#### [Records for this task]

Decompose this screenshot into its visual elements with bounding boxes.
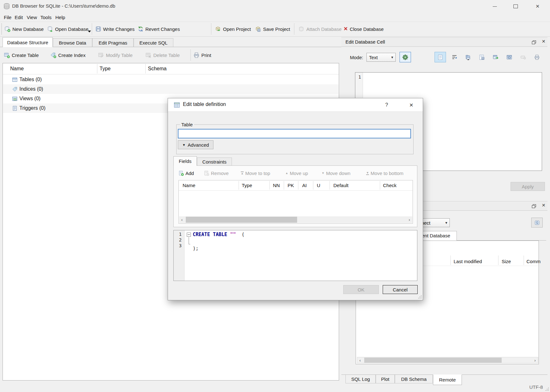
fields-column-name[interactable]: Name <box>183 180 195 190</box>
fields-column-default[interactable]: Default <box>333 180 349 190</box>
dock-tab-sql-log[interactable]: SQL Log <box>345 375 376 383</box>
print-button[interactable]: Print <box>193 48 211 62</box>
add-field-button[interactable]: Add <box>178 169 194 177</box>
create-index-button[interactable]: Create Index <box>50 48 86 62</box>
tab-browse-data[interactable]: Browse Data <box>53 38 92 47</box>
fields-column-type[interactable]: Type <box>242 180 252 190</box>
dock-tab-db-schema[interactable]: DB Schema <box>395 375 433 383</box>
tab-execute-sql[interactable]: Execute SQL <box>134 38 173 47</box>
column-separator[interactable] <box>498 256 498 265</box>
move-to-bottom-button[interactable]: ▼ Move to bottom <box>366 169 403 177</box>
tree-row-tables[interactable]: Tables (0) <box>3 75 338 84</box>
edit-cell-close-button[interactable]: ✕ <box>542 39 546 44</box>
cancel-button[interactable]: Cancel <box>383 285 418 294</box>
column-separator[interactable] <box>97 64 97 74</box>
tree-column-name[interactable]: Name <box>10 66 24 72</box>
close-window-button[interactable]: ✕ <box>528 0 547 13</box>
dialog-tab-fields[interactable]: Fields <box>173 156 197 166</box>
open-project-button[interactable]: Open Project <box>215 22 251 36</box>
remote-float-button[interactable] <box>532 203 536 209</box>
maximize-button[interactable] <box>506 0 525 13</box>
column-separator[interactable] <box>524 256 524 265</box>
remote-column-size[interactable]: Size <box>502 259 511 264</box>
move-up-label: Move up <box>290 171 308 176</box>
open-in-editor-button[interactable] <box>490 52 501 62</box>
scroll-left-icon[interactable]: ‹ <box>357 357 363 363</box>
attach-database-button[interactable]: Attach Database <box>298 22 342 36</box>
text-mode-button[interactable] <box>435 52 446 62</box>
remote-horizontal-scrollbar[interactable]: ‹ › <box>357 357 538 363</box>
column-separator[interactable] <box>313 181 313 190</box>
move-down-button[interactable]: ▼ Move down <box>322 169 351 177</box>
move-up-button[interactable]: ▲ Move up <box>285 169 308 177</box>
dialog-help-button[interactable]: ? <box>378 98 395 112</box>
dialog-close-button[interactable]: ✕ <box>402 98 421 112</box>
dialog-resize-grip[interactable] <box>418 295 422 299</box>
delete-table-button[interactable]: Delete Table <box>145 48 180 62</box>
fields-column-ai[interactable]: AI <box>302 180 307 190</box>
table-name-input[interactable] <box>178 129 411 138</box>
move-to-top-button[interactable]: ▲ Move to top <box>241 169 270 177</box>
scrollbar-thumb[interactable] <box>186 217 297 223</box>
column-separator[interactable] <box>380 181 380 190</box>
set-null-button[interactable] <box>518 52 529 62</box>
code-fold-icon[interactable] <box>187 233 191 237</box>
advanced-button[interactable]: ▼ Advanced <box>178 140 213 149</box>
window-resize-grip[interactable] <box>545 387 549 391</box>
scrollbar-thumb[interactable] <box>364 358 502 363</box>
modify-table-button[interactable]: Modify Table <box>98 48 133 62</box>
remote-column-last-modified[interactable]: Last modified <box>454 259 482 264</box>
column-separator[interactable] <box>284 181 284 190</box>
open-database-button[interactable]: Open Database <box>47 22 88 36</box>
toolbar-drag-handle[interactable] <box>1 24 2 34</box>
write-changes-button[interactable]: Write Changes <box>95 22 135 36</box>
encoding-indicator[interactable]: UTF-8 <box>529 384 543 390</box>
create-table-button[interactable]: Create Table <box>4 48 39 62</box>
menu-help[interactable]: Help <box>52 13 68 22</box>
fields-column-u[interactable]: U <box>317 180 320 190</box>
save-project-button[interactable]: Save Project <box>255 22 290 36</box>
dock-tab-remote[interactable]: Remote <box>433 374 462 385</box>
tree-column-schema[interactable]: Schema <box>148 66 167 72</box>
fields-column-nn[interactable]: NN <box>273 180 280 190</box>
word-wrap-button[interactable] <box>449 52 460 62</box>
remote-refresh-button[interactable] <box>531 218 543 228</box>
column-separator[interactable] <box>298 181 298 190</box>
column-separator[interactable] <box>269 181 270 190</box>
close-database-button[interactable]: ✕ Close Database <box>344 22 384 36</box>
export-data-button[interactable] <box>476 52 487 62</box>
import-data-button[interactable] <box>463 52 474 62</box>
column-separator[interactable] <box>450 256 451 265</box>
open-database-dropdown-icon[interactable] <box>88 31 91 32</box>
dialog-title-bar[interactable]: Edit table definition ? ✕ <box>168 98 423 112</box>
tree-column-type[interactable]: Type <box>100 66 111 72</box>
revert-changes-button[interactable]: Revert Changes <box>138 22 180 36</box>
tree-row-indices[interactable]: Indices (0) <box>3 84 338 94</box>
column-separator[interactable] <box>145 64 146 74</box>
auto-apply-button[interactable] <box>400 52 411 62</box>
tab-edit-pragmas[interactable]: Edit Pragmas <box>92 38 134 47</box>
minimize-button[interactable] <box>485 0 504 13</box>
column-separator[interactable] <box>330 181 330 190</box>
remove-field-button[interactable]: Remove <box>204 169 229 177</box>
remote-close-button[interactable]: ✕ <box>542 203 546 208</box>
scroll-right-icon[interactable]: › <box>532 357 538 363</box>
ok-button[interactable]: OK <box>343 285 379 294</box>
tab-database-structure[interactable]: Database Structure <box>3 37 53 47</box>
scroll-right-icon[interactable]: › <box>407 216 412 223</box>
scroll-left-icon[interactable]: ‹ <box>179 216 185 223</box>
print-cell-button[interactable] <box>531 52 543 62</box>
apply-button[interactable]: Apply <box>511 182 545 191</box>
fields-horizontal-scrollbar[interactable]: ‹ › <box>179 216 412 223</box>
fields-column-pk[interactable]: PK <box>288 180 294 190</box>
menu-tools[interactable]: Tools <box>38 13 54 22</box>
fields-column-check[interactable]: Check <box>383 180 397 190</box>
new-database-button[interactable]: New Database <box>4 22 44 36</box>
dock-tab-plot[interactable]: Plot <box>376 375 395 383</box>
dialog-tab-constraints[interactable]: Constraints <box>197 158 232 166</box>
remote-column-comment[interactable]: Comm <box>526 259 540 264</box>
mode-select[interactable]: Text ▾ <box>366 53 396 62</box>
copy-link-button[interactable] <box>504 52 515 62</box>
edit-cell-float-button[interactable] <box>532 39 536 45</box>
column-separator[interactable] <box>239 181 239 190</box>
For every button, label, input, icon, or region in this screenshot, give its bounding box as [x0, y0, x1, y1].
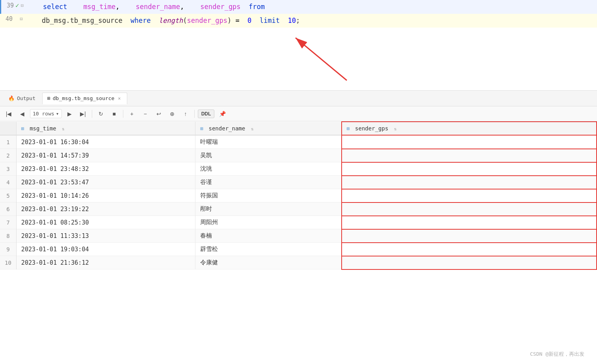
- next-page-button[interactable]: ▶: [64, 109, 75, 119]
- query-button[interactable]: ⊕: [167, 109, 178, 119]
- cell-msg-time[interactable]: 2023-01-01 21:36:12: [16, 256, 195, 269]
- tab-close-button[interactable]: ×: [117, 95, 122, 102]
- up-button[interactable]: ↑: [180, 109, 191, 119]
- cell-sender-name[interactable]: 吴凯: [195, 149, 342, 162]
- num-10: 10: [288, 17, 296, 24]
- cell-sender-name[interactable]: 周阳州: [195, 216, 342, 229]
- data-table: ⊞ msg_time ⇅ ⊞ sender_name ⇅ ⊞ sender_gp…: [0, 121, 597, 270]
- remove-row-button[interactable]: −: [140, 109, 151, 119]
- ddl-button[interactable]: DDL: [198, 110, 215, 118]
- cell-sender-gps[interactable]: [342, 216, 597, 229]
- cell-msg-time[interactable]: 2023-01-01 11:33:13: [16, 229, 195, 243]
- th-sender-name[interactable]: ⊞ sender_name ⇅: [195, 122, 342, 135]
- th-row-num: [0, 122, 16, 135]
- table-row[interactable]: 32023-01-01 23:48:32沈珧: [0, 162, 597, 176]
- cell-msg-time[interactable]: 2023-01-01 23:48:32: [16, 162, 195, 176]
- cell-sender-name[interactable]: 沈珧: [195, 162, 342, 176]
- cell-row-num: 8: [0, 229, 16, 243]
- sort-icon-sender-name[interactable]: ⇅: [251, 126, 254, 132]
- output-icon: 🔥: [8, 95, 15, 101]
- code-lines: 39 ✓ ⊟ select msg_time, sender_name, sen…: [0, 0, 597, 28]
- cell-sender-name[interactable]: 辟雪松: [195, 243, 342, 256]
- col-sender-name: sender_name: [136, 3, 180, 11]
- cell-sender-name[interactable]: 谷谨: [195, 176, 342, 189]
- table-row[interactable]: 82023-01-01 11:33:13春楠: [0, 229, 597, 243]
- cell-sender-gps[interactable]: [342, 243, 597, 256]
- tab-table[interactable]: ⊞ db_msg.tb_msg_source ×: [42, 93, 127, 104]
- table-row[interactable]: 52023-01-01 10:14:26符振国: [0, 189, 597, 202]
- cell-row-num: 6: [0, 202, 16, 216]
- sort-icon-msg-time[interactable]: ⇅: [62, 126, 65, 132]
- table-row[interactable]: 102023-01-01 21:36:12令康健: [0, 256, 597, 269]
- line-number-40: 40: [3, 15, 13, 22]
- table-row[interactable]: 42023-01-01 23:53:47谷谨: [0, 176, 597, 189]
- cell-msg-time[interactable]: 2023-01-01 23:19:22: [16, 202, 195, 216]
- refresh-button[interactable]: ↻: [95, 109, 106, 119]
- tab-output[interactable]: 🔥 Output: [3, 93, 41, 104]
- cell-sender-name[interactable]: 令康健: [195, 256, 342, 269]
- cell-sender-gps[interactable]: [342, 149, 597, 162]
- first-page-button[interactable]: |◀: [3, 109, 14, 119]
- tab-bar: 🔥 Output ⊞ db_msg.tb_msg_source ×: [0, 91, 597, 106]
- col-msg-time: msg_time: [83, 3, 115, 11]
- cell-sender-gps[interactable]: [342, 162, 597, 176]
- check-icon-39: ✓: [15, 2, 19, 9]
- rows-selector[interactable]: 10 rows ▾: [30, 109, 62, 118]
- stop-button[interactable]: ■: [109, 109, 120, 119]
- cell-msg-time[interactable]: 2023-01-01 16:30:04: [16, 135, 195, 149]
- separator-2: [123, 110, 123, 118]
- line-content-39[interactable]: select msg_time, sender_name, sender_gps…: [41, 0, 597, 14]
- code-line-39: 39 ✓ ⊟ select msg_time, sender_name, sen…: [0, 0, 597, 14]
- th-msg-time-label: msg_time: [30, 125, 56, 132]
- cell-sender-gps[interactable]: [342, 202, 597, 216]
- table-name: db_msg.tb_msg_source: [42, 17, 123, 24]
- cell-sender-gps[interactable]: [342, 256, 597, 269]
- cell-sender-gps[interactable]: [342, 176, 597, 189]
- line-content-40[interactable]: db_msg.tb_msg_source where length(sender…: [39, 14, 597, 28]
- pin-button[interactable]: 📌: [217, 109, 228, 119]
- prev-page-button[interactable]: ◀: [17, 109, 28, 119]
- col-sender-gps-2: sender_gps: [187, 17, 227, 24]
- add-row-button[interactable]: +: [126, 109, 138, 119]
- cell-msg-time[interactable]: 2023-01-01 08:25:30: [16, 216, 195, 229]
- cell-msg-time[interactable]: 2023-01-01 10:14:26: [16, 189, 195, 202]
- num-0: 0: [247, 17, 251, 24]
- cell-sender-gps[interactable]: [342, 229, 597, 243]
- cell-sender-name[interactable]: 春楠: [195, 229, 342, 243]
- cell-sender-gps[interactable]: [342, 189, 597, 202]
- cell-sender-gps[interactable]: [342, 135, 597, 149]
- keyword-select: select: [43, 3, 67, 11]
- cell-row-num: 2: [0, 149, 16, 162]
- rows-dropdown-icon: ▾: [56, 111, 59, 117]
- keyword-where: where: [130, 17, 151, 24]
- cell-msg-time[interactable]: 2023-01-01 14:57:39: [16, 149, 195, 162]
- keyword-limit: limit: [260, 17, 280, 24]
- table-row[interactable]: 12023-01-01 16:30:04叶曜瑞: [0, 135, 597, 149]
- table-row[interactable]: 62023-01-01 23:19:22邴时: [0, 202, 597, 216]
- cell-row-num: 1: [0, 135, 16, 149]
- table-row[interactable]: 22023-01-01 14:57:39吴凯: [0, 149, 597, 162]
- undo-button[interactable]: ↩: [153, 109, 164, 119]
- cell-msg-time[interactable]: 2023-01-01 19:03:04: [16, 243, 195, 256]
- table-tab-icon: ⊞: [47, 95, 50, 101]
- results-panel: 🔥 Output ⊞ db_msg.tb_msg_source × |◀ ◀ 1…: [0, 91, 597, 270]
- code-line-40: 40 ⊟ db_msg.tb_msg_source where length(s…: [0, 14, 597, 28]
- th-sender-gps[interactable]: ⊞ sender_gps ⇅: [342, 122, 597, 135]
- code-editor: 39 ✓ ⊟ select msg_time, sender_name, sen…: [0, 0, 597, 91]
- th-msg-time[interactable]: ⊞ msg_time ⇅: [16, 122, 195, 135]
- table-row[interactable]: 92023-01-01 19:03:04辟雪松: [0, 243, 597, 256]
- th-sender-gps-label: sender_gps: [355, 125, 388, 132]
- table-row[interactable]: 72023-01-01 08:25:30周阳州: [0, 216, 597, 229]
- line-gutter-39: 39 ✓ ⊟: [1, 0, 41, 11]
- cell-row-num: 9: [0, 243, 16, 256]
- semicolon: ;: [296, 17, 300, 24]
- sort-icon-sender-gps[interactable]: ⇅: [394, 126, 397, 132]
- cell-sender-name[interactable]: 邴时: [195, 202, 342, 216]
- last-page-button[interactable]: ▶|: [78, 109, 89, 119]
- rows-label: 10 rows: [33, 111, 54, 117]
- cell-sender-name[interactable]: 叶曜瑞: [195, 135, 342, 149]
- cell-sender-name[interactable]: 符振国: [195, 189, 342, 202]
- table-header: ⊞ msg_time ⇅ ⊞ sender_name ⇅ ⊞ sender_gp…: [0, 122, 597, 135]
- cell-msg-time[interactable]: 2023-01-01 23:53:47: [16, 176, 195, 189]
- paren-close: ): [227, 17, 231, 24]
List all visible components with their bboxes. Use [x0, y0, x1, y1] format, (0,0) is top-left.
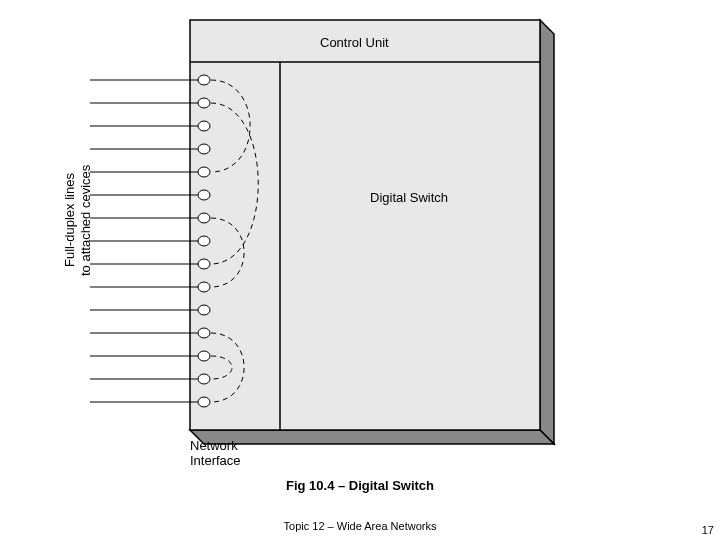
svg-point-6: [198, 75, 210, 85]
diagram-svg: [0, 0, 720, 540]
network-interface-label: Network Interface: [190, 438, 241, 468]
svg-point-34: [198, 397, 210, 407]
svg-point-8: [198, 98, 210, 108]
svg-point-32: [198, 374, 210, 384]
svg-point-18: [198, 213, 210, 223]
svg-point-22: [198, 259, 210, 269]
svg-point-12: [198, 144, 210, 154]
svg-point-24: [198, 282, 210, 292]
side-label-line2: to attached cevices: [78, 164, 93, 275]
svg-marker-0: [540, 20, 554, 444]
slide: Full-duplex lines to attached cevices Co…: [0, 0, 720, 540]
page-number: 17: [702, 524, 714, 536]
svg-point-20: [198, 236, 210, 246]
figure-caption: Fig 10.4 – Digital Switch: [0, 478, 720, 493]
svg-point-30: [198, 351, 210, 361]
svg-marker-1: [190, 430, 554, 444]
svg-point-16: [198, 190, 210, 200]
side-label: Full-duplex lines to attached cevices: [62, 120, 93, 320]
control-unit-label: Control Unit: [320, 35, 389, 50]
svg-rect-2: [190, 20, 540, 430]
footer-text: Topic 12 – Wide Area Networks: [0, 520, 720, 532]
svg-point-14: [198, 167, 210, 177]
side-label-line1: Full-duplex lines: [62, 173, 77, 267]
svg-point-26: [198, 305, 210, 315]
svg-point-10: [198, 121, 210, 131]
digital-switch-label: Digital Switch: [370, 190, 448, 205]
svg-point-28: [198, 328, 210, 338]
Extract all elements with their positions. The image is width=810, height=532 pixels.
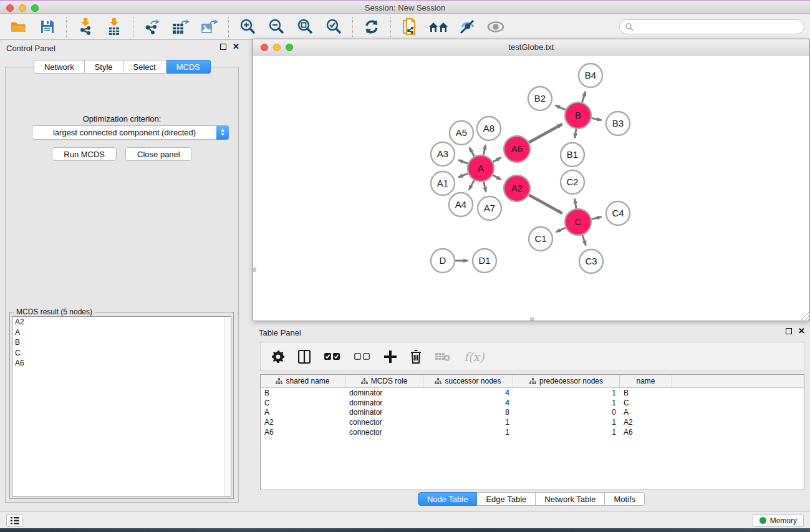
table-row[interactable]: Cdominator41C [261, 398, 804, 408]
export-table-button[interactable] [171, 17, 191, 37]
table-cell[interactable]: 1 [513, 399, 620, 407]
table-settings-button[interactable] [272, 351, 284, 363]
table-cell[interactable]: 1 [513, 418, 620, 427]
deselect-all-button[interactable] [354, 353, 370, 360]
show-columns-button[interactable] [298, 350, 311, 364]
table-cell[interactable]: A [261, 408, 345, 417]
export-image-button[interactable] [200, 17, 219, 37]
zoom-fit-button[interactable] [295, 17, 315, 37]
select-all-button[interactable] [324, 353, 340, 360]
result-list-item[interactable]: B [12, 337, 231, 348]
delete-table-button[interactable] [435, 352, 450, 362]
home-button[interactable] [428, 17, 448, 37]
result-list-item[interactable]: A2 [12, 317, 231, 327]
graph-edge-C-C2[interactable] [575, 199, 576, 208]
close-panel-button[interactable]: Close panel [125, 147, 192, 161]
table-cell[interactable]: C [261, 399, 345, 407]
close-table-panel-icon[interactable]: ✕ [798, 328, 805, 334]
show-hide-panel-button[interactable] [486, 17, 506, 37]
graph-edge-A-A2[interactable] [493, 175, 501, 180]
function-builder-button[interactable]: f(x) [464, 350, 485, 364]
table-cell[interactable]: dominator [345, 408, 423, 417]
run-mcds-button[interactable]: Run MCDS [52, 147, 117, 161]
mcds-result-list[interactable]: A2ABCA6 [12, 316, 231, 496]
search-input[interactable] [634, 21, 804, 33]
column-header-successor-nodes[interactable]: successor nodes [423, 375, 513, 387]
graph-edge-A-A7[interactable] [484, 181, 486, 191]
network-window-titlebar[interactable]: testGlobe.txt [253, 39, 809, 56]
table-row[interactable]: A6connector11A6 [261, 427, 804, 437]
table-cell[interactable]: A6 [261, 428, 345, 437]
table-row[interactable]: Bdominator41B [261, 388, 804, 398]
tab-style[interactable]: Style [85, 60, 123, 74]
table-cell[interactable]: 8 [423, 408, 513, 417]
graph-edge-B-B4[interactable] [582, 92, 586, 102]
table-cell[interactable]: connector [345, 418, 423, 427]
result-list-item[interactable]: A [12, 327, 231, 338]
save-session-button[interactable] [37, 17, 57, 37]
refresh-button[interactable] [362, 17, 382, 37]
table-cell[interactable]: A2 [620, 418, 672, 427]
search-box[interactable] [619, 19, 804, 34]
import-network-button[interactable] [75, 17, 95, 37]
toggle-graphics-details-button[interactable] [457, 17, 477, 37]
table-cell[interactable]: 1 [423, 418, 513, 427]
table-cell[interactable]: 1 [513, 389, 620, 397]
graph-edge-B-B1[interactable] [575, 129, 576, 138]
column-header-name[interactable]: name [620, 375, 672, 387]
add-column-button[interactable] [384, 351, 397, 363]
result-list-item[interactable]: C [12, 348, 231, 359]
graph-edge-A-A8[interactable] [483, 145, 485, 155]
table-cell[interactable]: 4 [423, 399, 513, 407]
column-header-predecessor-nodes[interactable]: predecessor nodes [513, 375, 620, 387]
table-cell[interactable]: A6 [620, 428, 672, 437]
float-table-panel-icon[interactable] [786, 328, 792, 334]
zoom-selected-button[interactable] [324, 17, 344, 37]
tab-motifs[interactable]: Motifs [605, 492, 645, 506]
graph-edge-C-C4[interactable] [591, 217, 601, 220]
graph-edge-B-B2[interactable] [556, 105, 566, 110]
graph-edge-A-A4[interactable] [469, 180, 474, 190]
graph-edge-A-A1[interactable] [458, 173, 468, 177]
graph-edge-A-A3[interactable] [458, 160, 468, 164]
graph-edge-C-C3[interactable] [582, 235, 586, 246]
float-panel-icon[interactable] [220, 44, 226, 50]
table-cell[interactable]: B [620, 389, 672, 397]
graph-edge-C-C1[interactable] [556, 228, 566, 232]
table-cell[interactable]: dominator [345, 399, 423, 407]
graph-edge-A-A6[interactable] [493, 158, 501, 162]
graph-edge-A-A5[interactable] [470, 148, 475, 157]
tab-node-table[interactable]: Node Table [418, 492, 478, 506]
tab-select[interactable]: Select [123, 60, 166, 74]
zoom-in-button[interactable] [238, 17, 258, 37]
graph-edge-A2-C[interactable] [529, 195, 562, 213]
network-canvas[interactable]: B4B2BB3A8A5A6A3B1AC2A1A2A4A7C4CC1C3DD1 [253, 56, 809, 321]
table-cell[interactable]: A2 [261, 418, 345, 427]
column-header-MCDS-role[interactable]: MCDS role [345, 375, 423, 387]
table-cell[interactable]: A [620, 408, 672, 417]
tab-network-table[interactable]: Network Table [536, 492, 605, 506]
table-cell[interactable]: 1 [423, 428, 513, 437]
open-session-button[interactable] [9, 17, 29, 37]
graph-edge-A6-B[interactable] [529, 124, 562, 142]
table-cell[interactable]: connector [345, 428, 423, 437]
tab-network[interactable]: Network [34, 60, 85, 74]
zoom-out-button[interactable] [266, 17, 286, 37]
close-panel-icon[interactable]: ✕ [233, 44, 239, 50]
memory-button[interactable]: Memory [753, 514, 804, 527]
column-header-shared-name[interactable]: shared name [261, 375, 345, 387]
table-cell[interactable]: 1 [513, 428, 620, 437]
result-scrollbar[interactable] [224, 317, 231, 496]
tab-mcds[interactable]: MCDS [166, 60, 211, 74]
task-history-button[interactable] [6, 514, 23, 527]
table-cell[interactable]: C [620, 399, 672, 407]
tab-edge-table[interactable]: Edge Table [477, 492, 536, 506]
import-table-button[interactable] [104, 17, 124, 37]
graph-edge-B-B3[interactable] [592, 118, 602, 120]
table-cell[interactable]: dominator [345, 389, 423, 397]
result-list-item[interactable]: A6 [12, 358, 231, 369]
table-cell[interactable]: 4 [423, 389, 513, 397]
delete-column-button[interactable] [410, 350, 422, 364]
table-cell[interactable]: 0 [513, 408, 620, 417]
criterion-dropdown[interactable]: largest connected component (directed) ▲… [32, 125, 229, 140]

#### [How to complete this task]
Say how many lines of the material contain the word "tree", with no other text.

#### [Solution]
5